Mrs. Dale’s Acquittal

Annie Laurie

San Francisco Examiner/December 27, 1901

MRS. DALE has been acquitted of the murder of her little girl. The Jury has decided that the mother did not give the little girl strychnine pills with the intention of poisoning her.

The evidence showed that the little girl had begged her mother for the pills. She thought they were candy, and she would not believe her mother when she said they were poison. And so when her mother was asleep the child rose, walked over to the dressing table where the mother had left them within easy reach, ate them and died.

The Jury has set that mother free.

I wonder if her conscience will follow the jury’s example?

A woman who leaves deadly poison within reach of a baby may not be a murderer at heart, but she comes perilously near being one in reality.

I sat behind a woman and a little boy in the train the other day. The woman was evidently very tired. She leaned her head against the back of her seat and was half asleep.

The little boy was wide awake. He had a large clasp knife hung about his neck by a string, and he opened the knife and had fun jabbing at the air with the glittering blade.

Every time the train stopped or started the blade lunged fiercely. Once it came so near to the boy’s eyes that I feared to look, to see what it had done to him. At last I could stand it no longer. I leaned over and spoke to the woman.

“Pardon me, madam.” said I; “I don’t like to disturb you, but the little boy will hurt himself with that knife, I am afraid.”

The woman smiled amiably up at me.

“Oh, that is all right,” she said. :Johnny, shut the knife.”

In a minute or two Johnny had the knife open and mamma was half asleep again. I went into another car. I didn’t know what else to do. I could not take the knife away from the child.

Now, if that little boy jabs his eyes out with that knife, that woman will probably call on heaven to know why she is afflicted with such a sorrow.

I saw a woman give a nine-months-old baby a toasting fork to play with once, and she hated me ever after because I told her she was careless.

Last summer there was an epidemic of crime In Denver, Colo. Burglary, hold-ups, and finally murders.

The whole outbreak was traced to a gang of boys whose parents lived in the most fashionable part of the city. In the evidence it came out that not one of these boys’ mothers knew, or even pretended to try to know, where her boys were from dinner time to bed time. They were dreadfully disturbed when they found out.

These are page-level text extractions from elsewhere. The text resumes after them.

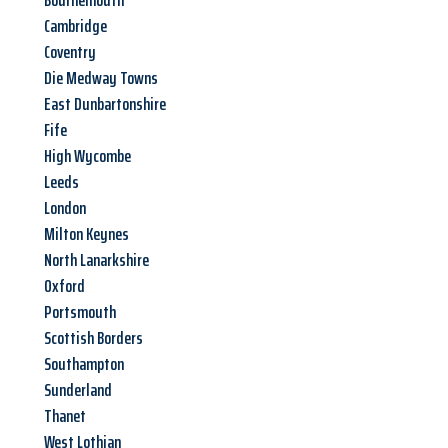
Bournemouth
Cambridge
Coventry
Die Medway Towns
East Dunbartonshire
Fife
High Wycombe
Leeds
London
Milton Keynes
North Lanarkshire
Oxford
Portsmouth
Scottish Borders
Southampton
Sunderland
Thanet
West Lothian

A man who is making a wide streak in the atmosphere where he lives by his marvelous business enterprises is a broken-hearted and disappointed man because the wife he supports in luxury will not take the least trouble to manage or direct her children.

They are growing up to be a disgrace to their family and a sorrow to the mother who bore them, simply because she is too lazy and too self- indulgent to pay the proper attention to them.

A mother cannot do everything. There are some children who are beyond all control, but she can at least sit up and look interested when the child she has brought into the world is playing with a hungry and greedy knife. And she can take the very small and not overwearing trouble to put the bottle of poison beyond its foolish little fingers.

If she is too busy or too tired to do these things, she must be too busy and too tired to hear the name that the hard-hearted world will be apt to call her when the mischief Is done.